● Task instructions:
Your answer must be the lines from the first one in the material through the line with "al overtuigd? Boek snel online uw", retyped exactly and with no pictures.

● Supplied material:
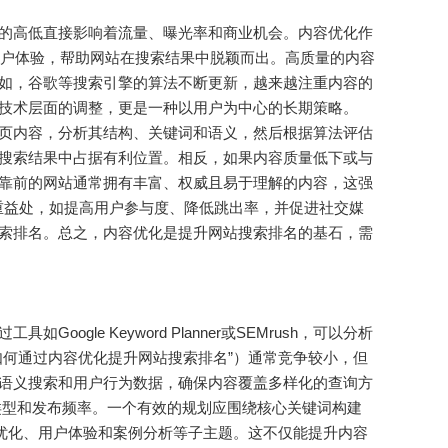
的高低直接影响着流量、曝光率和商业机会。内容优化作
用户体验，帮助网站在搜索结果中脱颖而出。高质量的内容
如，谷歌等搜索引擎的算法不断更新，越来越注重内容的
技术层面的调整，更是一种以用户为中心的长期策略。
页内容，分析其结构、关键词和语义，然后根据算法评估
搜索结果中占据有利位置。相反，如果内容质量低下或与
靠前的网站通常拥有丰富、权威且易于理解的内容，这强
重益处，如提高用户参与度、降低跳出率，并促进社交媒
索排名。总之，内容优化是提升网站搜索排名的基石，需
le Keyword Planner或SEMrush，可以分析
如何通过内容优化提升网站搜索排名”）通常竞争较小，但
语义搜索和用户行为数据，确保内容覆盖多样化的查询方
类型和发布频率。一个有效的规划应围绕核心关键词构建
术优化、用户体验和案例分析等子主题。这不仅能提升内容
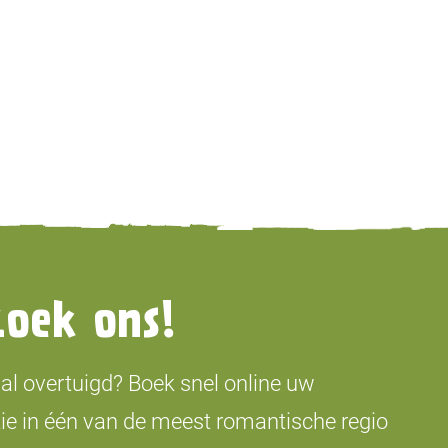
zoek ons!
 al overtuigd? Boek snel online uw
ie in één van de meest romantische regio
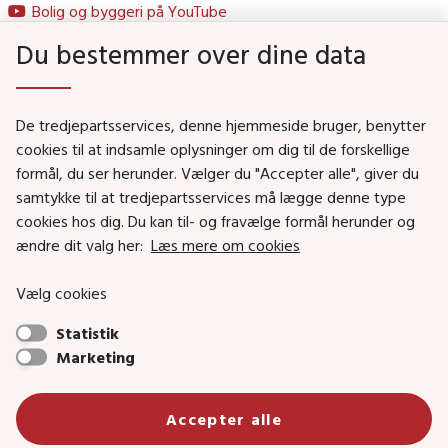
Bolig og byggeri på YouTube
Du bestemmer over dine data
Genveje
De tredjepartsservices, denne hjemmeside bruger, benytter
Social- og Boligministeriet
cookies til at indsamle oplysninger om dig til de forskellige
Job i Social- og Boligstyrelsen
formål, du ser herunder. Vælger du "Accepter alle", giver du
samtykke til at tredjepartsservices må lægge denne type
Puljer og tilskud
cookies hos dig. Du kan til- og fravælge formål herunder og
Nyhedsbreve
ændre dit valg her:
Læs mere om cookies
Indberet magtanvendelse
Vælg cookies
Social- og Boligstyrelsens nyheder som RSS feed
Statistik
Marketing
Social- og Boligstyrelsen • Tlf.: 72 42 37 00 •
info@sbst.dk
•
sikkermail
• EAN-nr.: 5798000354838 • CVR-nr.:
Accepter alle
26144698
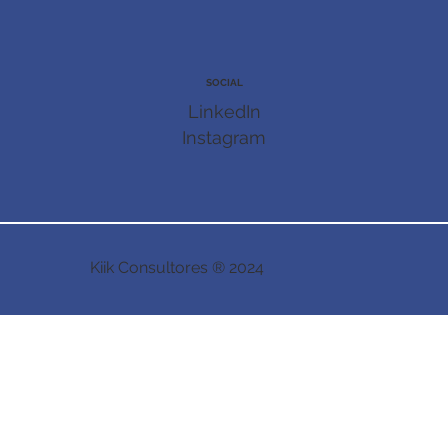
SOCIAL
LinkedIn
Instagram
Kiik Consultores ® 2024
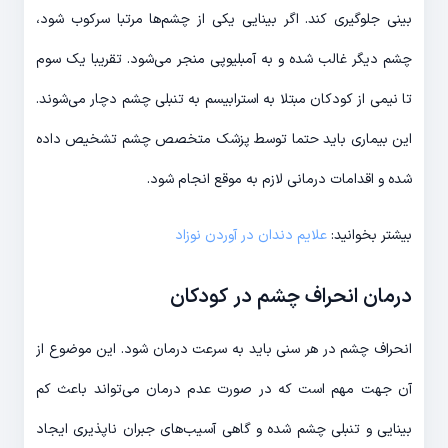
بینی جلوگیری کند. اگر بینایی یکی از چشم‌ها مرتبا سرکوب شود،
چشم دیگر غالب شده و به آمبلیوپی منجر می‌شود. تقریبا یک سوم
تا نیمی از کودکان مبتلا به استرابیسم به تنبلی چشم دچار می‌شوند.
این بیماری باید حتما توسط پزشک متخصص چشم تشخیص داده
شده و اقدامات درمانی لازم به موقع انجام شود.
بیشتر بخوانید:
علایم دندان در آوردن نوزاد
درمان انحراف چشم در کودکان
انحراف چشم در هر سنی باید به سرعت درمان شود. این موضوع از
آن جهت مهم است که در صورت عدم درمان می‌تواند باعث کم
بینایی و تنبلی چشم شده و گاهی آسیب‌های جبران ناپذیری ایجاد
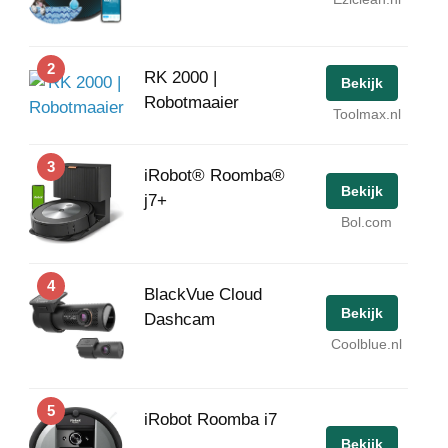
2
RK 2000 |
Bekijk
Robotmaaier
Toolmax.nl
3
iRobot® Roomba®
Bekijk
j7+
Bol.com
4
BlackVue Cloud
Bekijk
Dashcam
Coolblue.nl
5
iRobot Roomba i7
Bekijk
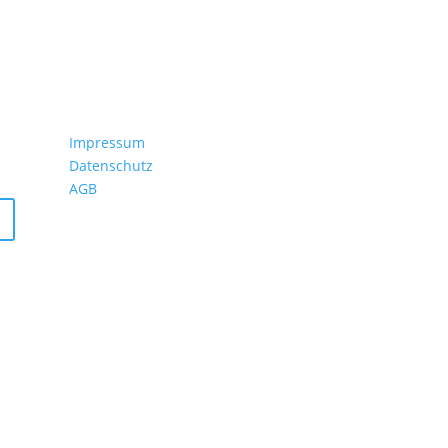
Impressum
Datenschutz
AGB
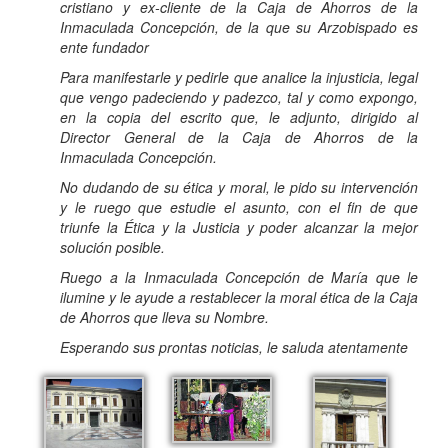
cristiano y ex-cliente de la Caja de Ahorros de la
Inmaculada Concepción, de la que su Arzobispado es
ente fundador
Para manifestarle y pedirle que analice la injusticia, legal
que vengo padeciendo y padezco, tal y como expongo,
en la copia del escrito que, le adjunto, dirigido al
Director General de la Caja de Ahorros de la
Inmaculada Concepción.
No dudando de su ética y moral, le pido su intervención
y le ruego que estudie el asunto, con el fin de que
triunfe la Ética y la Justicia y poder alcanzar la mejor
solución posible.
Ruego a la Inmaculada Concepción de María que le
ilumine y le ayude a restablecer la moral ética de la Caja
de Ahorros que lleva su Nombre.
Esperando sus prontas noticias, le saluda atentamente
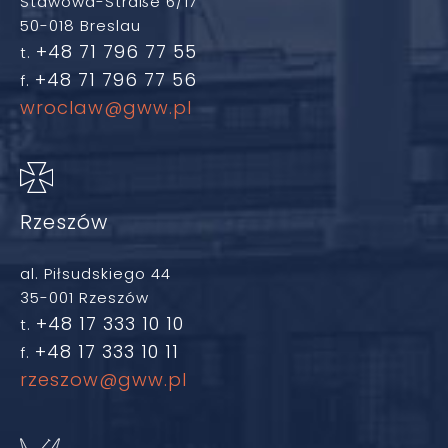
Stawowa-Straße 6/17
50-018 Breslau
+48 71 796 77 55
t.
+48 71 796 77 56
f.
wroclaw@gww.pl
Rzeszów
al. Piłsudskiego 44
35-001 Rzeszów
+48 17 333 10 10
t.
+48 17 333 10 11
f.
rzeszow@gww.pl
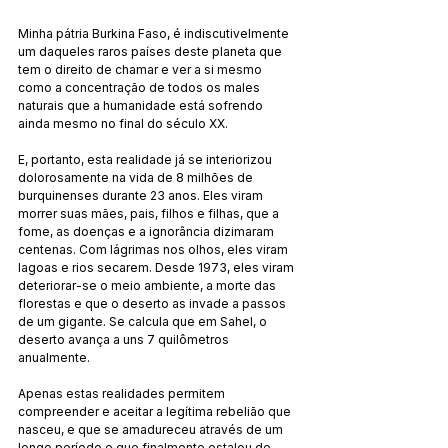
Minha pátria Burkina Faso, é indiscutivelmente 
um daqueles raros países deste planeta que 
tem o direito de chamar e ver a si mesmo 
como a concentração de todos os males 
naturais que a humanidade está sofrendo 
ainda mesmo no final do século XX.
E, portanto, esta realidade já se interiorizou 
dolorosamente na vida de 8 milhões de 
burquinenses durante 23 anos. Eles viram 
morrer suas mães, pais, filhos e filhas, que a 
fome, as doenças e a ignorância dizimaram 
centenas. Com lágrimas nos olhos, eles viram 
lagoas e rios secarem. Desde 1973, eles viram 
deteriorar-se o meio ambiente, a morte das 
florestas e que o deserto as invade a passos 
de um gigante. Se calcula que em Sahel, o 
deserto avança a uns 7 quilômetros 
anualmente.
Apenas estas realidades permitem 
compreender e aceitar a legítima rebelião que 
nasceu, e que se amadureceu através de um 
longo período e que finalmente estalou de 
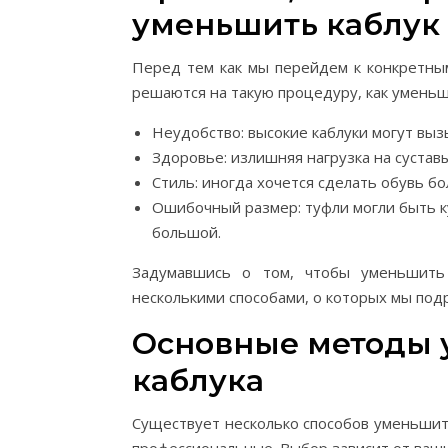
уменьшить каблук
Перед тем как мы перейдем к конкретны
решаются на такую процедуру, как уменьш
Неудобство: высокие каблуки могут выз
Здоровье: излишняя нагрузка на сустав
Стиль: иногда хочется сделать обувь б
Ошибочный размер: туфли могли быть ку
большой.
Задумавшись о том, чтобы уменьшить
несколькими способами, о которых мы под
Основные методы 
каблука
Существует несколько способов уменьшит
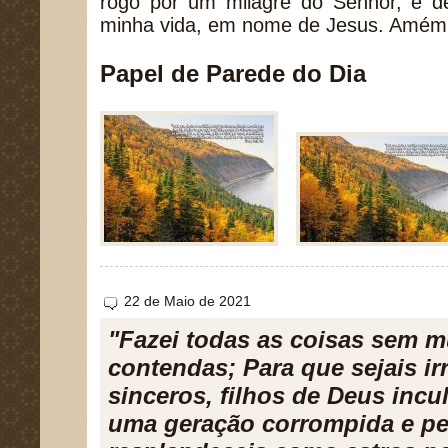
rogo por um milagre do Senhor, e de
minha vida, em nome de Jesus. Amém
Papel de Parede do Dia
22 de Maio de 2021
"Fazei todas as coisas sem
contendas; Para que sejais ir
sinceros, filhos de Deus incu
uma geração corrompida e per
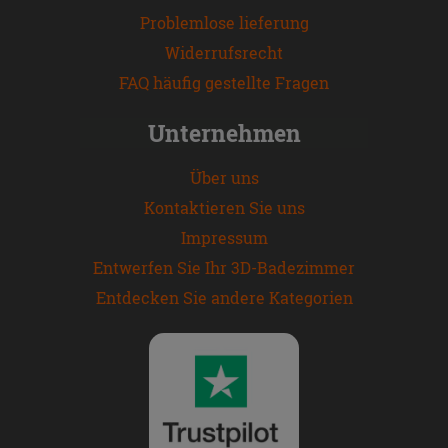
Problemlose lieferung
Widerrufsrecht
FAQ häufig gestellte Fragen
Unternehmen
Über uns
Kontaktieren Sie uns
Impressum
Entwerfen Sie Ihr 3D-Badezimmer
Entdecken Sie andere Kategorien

● Task output:
的高低直接影响着流量、曝光率和商业机会。内容优化作
用户体验，帮助网站在搜索结果中脱颖而出。高质量的内容
如，谷歌等搜索引擎的算法不断更新，越来越注重内容的
技术层面的调整，更是一种以用户为中心的长期策略。
页内容，分析其结构、关键词和语义，然后根据算法评估
搜索结果中占据有利位置。相反，如果内容质量低下或与
靠前的网站通常拥有丰富、权威且易于理解的内容，这强
重益处，如提高用户参与度、降低跳出率，并促进社交媒
索排名。总之，内容优化是提升网站搜索排名的基石，需
le Keyword Planner或SEMrush，可以分析
如何通过内容优化提升网站搜索排名”）通常竞争较小，但
语义搜索和用户行为数据，确保内容覆盖多样化的查询方
类型和发布频率。一个有效的规划应围绕核心关键词构建
术优化、用户体验和案例分析等子主题。这不仅能提升内容
zoek ons!
 al overtuigd? Boek snel online uw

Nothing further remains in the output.